Dataset excerpts:
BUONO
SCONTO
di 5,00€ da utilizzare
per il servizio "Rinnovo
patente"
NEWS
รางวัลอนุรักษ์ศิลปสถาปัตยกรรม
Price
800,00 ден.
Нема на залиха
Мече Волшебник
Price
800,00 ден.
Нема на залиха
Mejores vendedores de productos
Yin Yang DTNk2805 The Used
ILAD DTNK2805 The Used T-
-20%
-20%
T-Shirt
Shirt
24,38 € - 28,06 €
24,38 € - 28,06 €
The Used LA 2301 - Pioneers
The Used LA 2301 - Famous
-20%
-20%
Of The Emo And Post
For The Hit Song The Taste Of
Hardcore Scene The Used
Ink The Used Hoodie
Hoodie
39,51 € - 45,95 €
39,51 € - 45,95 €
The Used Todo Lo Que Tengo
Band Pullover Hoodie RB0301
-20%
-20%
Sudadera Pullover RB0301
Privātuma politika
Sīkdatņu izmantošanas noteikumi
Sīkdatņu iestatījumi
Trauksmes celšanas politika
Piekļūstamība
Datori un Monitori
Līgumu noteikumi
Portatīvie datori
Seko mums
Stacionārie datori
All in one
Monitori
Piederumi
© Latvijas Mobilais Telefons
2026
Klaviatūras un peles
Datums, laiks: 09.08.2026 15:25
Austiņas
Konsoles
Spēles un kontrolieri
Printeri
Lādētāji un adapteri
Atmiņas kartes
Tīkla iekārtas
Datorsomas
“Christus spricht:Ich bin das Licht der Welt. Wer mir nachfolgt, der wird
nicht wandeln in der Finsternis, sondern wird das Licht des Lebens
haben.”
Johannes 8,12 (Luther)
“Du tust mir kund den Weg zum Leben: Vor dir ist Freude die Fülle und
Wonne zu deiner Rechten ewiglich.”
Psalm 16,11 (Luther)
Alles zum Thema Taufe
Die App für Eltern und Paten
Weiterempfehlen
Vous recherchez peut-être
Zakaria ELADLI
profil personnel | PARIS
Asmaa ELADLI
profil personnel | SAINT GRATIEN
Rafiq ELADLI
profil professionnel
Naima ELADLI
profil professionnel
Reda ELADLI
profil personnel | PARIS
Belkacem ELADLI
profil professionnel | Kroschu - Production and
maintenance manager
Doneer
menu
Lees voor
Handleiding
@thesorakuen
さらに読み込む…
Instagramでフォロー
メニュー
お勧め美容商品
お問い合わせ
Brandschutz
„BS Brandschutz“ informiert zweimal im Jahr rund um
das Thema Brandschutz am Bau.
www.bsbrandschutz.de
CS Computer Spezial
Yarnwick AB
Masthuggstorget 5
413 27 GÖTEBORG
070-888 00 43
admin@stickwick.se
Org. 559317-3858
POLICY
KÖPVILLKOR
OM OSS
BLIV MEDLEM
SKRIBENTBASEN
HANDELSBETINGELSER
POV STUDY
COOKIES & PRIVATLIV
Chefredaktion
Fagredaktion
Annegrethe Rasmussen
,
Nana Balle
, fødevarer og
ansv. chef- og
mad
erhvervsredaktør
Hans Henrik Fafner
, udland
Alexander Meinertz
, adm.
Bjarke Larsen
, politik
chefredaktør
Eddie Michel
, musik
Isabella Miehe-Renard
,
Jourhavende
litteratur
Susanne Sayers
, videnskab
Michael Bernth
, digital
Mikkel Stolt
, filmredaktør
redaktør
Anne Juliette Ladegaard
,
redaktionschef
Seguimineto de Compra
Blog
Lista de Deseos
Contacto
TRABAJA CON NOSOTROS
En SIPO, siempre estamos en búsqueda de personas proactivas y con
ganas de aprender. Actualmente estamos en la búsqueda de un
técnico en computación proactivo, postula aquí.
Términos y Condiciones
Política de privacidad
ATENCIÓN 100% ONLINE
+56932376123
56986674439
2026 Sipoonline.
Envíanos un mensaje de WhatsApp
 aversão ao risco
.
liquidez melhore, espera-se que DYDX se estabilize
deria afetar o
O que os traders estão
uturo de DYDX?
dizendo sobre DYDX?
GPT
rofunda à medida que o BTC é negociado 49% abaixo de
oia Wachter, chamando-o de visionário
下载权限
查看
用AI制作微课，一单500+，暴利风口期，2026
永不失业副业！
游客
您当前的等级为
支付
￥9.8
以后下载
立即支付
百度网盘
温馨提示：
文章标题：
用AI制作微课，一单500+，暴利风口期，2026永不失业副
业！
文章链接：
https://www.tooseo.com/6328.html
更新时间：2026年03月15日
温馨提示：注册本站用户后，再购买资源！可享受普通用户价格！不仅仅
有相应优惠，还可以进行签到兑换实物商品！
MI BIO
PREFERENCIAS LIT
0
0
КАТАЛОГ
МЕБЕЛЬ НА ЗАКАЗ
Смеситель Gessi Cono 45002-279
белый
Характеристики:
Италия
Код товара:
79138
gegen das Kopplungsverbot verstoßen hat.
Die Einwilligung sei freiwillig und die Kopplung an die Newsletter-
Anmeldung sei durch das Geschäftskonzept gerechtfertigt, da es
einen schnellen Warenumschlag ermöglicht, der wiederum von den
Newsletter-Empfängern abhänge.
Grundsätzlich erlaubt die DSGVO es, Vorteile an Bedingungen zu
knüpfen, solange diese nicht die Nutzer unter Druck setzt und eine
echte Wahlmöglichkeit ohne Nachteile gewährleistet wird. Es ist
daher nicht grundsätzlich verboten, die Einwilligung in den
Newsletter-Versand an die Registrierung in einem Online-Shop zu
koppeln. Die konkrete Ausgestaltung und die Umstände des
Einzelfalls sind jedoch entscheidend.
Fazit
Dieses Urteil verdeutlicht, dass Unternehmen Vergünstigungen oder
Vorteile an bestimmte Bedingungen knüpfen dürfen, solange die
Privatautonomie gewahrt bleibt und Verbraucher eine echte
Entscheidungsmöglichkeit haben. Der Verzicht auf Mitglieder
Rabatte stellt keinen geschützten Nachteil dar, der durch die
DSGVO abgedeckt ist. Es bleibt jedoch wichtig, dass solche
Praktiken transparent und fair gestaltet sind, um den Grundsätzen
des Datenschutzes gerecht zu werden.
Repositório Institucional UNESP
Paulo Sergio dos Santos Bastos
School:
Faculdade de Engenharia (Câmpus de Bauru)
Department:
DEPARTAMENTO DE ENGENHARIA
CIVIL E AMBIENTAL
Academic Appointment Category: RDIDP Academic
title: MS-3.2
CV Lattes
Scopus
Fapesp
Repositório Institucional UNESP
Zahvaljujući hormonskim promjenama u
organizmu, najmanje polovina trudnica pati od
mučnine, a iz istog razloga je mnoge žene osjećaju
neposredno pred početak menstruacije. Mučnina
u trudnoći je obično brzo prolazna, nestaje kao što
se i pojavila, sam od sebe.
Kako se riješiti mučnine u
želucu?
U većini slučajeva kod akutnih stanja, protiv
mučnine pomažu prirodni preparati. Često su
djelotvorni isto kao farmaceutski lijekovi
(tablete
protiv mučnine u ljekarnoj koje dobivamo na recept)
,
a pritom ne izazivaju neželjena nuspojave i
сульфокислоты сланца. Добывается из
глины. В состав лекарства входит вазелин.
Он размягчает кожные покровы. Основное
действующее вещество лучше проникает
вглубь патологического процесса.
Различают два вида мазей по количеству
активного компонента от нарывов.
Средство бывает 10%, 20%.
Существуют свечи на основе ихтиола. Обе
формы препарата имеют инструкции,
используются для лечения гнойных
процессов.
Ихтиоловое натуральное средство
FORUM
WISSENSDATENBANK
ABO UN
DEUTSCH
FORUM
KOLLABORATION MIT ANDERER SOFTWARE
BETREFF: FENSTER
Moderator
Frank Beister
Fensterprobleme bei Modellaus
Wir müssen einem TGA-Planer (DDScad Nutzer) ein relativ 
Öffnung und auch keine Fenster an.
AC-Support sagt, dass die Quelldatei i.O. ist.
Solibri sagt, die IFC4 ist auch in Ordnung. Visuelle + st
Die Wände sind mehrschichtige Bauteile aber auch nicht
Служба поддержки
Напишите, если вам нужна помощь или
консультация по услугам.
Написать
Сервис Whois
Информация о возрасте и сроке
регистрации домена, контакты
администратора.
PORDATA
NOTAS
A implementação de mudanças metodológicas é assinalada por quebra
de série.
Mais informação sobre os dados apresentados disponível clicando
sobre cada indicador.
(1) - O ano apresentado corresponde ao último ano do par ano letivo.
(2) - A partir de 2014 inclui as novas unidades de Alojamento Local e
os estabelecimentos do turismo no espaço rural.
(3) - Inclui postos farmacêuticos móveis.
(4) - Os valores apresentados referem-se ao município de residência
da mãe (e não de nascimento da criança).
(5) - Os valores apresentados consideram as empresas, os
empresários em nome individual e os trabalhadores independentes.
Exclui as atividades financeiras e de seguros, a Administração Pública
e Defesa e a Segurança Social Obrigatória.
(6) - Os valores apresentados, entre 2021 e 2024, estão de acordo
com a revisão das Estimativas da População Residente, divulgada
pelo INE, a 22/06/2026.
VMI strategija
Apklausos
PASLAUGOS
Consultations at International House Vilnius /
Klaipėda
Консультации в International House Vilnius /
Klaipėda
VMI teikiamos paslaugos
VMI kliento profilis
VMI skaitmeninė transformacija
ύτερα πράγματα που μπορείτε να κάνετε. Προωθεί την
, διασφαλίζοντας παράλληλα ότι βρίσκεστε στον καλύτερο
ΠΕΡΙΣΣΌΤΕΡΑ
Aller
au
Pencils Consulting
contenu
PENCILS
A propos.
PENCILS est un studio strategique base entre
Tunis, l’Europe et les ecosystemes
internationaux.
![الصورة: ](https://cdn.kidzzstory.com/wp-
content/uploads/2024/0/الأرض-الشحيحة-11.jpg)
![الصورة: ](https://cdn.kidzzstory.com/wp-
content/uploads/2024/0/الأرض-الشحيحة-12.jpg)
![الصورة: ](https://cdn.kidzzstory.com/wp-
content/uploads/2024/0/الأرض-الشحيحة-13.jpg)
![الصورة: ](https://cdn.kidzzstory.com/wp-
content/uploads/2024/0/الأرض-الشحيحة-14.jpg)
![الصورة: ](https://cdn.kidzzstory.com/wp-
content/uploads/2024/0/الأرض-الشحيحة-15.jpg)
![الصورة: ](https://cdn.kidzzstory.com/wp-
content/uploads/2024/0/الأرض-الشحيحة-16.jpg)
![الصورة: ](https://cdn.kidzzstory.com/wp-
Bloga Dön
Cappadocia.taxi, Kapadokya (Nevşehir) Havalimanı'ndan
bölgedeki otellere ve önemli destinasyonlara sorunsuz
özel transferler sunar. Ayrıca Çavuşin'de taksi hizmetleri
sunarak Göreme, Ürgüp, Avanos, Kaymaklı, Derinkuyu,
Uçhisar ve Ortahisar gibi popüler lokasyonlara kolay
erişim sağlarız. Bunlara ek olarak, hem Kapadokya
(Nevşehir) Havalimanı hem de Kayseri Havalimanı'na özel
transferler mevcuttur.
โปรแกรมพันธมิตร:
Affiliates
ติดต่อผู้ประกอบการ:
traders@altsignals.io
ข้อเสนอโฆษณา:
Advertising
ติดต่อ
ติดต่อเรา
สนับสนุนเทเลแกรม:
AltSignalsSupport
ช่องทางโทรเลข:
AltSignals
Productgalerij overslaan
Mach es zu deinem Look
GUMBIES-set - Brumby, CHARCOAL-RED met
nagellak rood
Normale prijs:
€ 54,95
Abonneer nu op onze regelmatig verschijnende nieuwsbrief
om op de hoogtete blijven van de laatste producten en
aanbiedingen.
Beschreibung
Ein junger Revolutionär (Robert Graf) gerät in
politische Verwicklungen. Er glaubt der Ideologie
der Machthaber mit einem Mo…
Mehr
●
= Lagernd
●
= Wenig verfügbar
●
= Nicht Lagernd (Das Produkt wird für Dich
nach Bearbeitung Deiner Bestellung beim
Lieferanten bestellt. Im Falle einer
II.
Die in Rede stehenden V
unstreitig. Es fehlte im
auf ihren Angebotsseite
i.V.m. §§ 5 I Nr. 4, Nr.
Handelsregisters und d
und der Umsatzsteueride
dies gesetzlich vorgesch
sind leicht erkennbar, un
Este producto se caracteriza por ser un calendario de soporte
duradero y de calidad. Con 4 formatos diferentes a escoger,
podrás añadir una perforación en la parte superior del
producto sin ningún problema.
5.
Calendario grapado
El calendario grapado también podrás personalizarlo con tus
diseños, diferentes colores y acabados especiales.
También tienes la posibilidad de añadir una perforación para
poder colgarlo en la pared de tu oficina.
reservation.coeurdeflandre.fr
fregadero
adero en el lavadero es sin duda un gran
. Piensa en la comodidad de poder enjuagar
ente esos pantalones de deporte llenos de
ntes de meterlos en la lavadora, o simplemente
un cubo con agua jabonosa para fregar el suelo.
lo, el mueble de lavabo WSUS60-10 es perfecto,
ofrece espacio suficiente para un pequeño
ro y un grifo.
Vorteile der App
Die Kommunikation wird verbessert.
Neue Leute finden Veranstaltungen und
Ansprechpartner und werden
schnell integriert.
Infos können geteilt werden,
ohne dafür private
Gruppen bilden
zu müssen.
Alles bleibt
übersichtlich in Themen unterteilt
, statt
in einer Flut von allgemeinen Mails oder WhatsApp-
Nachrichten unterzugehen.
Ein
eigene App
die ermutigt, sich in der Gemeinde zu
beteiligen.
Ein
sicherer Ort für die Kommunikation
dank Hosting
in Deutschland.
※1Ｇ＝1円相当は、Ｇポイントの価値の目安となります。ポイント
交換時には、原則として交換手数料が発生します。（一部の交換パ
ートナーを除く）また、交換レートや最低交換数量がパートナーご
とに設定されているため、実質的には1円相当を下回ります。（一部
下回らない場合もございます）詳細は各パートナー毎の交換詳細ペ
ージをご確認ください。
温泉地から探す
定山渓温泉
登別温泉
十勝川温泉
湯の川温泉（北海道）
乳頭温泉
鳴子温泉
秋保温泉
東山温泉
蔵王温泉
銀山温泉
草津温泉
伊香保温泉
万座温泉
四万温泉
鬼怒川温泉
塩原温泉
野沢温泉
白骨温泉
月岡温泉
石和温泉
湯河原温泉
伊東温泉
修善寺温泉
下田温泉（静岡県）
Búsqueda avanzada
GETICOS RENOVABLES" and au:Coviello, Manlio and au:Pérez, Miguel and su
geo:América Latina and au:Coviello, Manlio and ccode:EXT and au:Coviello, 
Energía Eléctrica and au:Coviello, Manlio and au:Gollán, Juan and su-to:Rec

Your assignment: When you come to the line containing "Sīkdatņu izmantošanas noteikumi", give it and stop; before that, repeat each line of the material exactly from the first one.

Finished task:
BUONO
SCONTO
di 5,00€ da utilizzare
per il servizio "Rinnovo
patente"
NEWS
รางวัลอนุรักษ์ศิลปสถาปัตยกรรม
Price
800,00 ден.
Нема на залиха
Мече Волшебник
Price
800,00 ден.
Нема на залиха
Mejores vendedores de productos
Yin Yang DTNk2805 The Used
ILAD DTNK2805 The Used T-
-20%
-20%
T-Shirt
Shirt
24,38 € - 28,06 €
24,38 € - 28,06 €
The Used LA 2301 - Pioneers
The Used LA 2301 - Famous
-20%
-20%
Of The Emo And Post
For The Hit Song The Taste Of
Hardcore Scene The Used
Ink The Used Hoodie
Hoodie
39,51 € - 45,95 €
39,51 € - 45,95 €
The Used Todo Lo Que Tengo
Band Pullover Hoodie RB0301
-20%
-20%
Sudadera Pullover RB0301
Privātuma politika
Sīkdatņu izmantošanas noteikumi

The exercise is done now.